Use zero-shot large language models on Amazon Bedrock for custom named entity recognition
AWS Machine Learning Blog
Name entity recognition (NER) is the process of extracting information of interest, called entities, from structured or unstructured text. Manually identifying all mentions of specific types of information in documents is extremely time-consuming and labor-intensive. Some examples include extracting players and positions in an NFL game summary, products mentioned in an AWS keynote transcript, or key names from an article on a favorite tech company. This process must be repeated for every new document and entity type, making it impractical for processing large volumes of documents at scale. With more access to vast amounts of reports, books, articles, journals, and research papers than ever before, swiftly identifying desired information in large bodies of text is becoming invaluable.

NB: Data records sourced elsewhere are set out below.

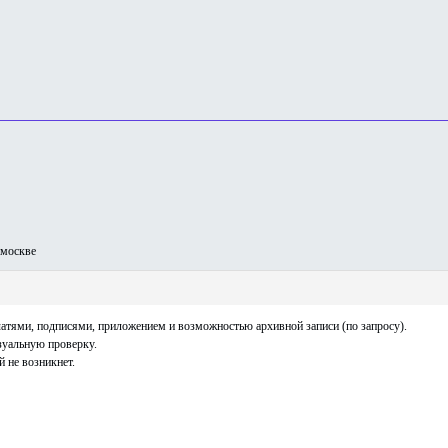
москве
тями, подписями, приложением и возможностью архивной записи (по запросу).
зуальную проверку.
 не возникнет.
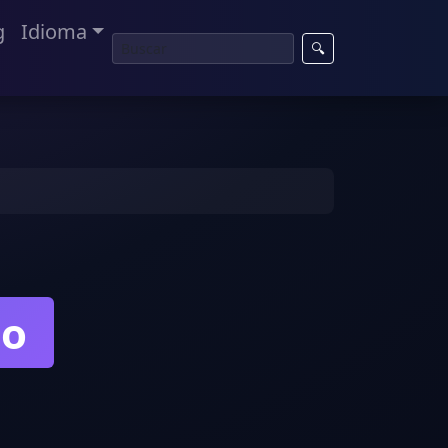
g
Idioma
🔍
no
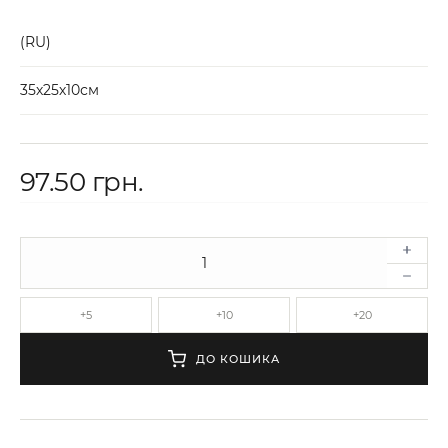
(RU)
35х25х10см
97.50 грн.
+5
+10
+20
ДО КОШИКА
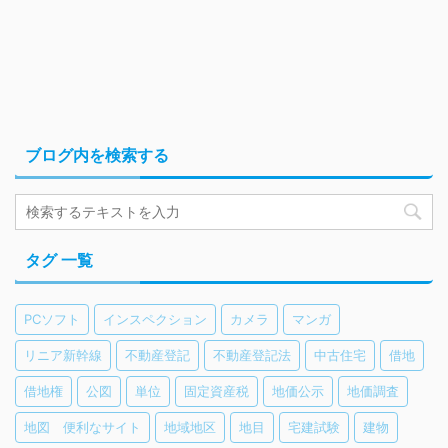
ブログ内を検索する
タグ 一覧
PCソフト
インスペクション
カメラ
マンガ
リニア新幹線
不動産登記
不動産登記法
中古住宅
借地
借地権
公図
単位
固定資産税
地価公示
地価調査
地図 便利なサイト
地域地区
地目
宅建試験
建物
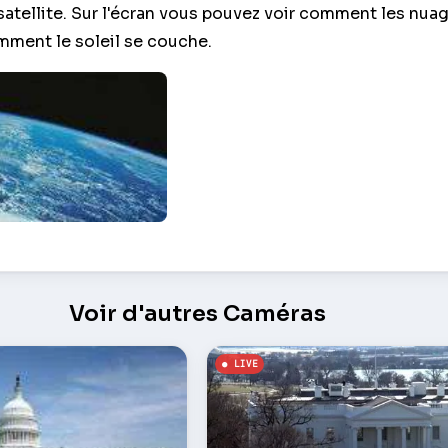
satellite. Sur l'écran vous pouvez voir comment les nua
mment le soleil se couche.
 partir du satellite – Washington
Voir d'autres Caméras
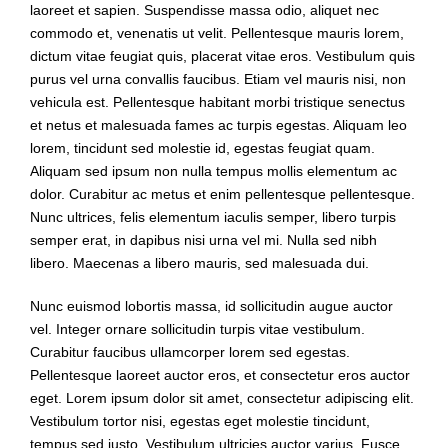
laoreet et sapien. Suspendisse massa odio, aliquet nec
commodo et, venenatis ut velit. Pellentesque mauris lorem,
dictum vitae feugiat quis, placerat vitae eros. Vestibulum quis
purus vel urna convallis faucibus. Etiam vel mauris nisi, non
vehicula est. Pellentesque habitant morbi tristique senectus
et netus et malesuada fames ac turpis egestas. Aliquam leo
lorem, tincidunt sed molestie id, egestas feugiat quam.
Aliquam sed ipsum non nulla tempus mollis elementum ac
dolor. Curabitur ac metus et enim pellentesque pellentesque.
Nunc ultrices, felis elementum iaculis semper, libero turpis
semper erat, in dapibus nisi urna vel mi. Nulla sed nibh
libero. Maecenas a libero mauris, sed malesuada dui.
Nunc euismod lobortis massa, id sollicitudin augue auctor
vel. Integer ornare sollicitudin turpis vitae vestibulum.
Curabitur faucibus ullamcorper lorem sed egestas.
Pellentesque laoreet auctor eros, et consectetur eros auctor
eget. Lorem ipsum dolor sit amet, consectetur adipiscing elit.
Vestibulum tortor nisi, egestas eget molestie tincidunt,
tempus sed justo. Vestibulum ultricies auctor varius. Fusce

Traditional neural network models like RNNs and LSTMs and more modern transformer-based models like BERT for NER require costly fine-tuning on labeled data for every custom entity type. This makes adopting and scaling these approaches burdensome for many applications. However, new capabilities of large language models (LLMs) enable high-accuracy NER across diverse entity types without the need for entity-specific fine-tuning. By using the model’s broad linguistic understanding, you can perform NER on the fly for any specified entity type. This capability is called zero-shot NER and enables the rapid deployment of NER across documents and many other use cases. This ability to extract specified entity mentions without costly tuning unlocks scalable entity extraction and downstream document understanding.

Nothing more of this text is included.